Consumption spending will take a medium-term hit. Most casualties have been in the adult population, many of whom were likely the sole breadwinners for their families. A disproportionate impact can also be expected on India’s informal sector, which constitutes the bulk of the economy.
The post-pandemic era will also amplify pre-COVID structural headwinds leaving stressed corporate balance sheets and banks with more non-performing assets.
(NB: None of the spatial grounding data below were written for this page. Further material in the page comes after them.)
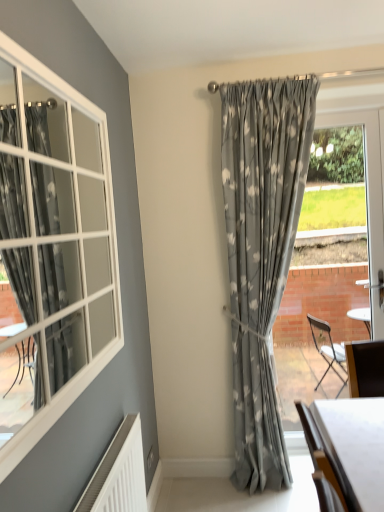 Question: From a real-world perspective, is white glossy table at lower right on matte gray curtain at center?

Choices:
 (A) no
 (B) yes

Answer: (A)

Question: Is white glossy table at lower right oriented towards matte gray curtain at center?

Choices:
 (A) no
 (B) yes

Answer: (A)

Question: Are white glossy table at lower right and matte gray curtain at center located far from each other?

Choices:
 (A) yes
 (B) no

Answer: (B)

Question: From a real-world perspective, does white glossy table at lower right sit lower than matte gray curtain at center?

Choices:
 (A) yes
 (B) no

Answer: (A)

Question: Does white glossy table at lower right have a lesser width compared to matte gray curtain at center?

Choices:
 (A) yes
 (B) no

Answer: (B)

Question: Considering the relative positions of white glossy table at lower right and matte gray curtain at center in the image provided, is white glossy table at lower right in front of matte gray curtain at center?

Choices:
 (A) yes
 (B) no

Answer: (A)

Question: Is matte gray curtain at center bigger than white glossy table at lower right?

Choices:
 (A) no
 (B) yes

Answer: (B)

Question: Is white glossy table at lower right at the back of matte gray curtain at center?

Choices:
 (A) no
 (B) yes

Answer: (B)

Question: Is matte gray curtain at center positioned far away from white glossy table at lower right?

Choices:
 (A) yes
 (B) no

Answer: (B)

Question: Is white glossy table at lower right completely or partially inside matte gray curtain at center?

Choices:
 (A) no
 (B) yes

Answer: (A)

Question: Is matte gray curtain at center thinner than white glossy table at lower right?

Choices:
 (A) no
 (B) yes

Answer: (B)

Question: Does matte gray curtain at center appear on the left side of white glossy table at lower right?

Choices:
 (A) no
 (B) yes

Answer: (B)

Question: From a real-world perspective, is white glossy table at lower right under clear glass door at right?

Choices:
 (A) no
 (B) yes

Answer: (B)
Hence, an investment-led recovery may remain elusive as well, unless structural reforms are prioritised.
GLOBAL REPERCUSSIONS WILL BE MATERIAL
India’s COVID-19 crisis is not only proving to be tough for the domestic economy, it is also likely to create multi-dimensional drags for parts of the global economy and foreign relations.
Variants first detected in India have spread to the global economy.
Even as trade continues, many countries are likely to keep their borders shut to passenger commute, particularly to India, for a prolonged period unless it can get its act together.
The greatest impact will come as India’s migrant labour, key to construction and services industries in the Middle East and in Southeast Asia, have been repatriated.
With borders now closed and limited visibility on when these might open again, labour flows are likely to remain closed or minimal, sparking labour supply shortages in many countries.
India has also stopped exports of vaccines and life-saving drugs, leading to delays in reaching herd immunity, especially for low-income countries.
POLICY MISSTEPS MUST BE AVOIDED
Although the need for immediate spending support remains tilted toward sustenance through cash handouts and easy credit, the pandemic has opened opportunities for investments by the Indian government and the public sector that can take the economy on a high growth path again.
Healthcare investments and support to contact-intensive sectors remain the priority for the next few years, while advancements in digital and e-commerce are also needed.
For now, rating agencies remain optimistic about India’s post-COVID rebound. They see it as being delayed, not denied.
But there is a need to remain watchful as two of the three major agencies - Fitch and Moody’s - have issued a negative outlook on India, and India’s credit rating stands just above investment grade.
Charu Chanana is Lead Economist, Asia, at Continuum Economics.